** PROVIDED INFORMATION follows **

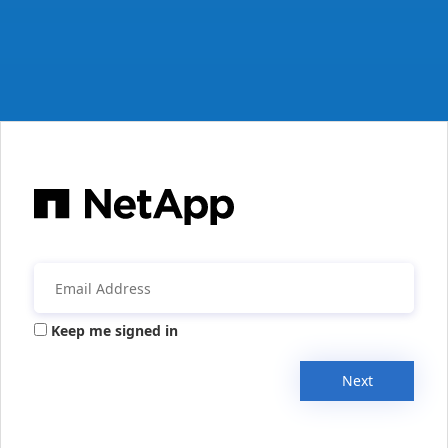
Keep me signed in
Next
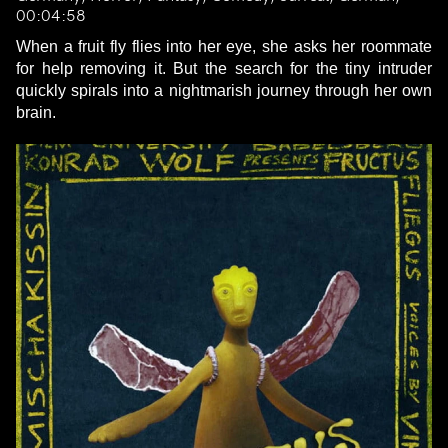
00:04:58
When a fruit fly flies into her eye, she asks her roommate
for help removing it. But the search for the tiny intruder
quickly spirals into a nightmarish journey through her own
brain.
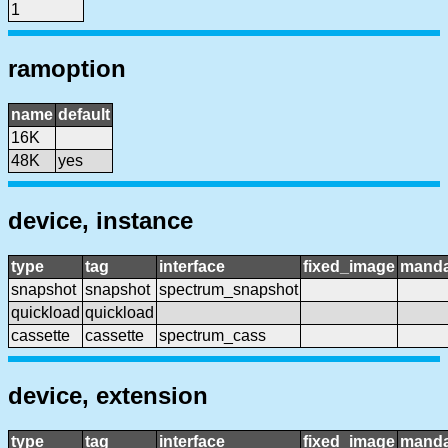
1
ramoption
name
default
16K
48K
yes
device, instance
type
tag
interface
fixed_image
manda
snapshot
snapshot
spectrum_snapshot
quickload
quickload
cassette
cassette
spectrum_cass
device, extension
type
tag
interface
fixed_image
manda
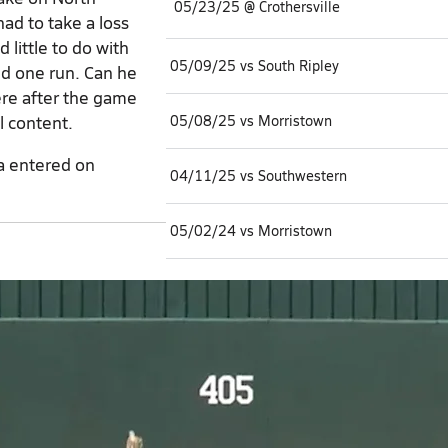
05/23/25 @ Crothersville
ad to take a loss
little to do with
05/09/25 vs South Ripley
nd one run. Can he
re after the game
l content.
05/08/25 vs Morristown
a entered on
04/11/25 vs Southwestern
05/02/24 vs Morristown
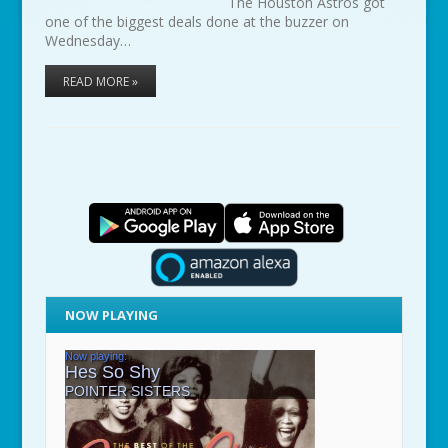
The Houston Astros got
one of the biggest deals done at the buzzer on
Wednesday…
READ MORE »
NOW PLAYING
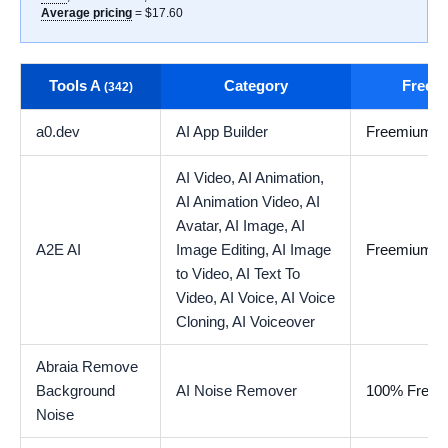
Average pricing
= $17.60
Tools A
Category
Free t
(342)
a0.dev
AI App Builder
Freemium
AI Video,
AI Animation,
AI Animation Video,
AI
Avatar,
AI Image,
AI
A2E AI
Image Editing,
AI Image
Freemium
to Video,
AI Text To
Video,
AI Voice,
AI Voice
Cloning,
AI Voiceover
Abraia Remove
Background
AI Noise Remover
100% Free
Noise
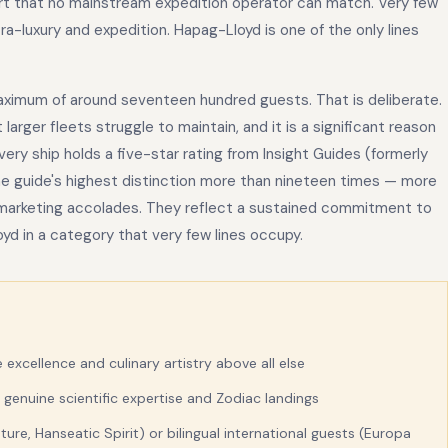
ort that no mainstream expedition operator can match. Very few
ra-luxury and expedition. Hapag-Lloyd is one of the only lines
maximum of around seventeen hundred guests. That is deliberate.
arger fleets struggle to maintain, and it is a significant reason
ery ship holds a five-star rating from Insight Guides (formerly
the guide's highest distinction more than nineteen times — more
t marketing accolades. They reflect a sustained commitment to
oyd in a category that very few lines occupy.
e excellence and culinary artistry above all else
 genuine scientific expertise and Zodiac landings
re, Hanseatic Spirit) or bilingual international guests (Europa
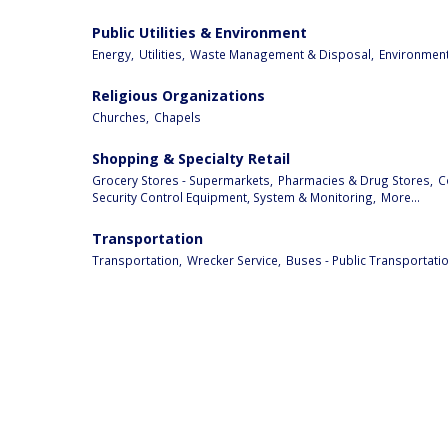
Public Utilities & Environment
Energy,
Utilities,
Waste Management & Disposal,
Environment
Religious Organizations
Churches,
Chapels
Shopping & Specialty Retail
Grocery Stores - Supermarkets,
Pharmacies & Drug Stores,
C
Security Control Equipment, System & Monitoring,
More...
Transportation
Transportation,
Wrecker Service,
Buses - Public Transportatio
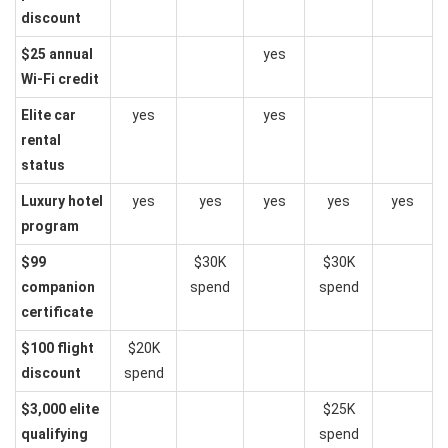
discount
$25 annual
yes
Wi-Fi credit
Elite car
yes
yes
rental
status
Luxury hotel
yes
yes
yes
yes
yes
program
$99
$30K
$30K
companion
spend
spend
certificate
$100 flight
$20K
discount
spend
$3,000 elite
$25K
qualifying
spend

** End of PROVIDED INFORMATION **

__WORK INSTRUCTIONS__: Show all lines from the data above in which the word "Utilities" appears.

__TASK SOLUTION__:
Public Utilities & Environment
Utilities,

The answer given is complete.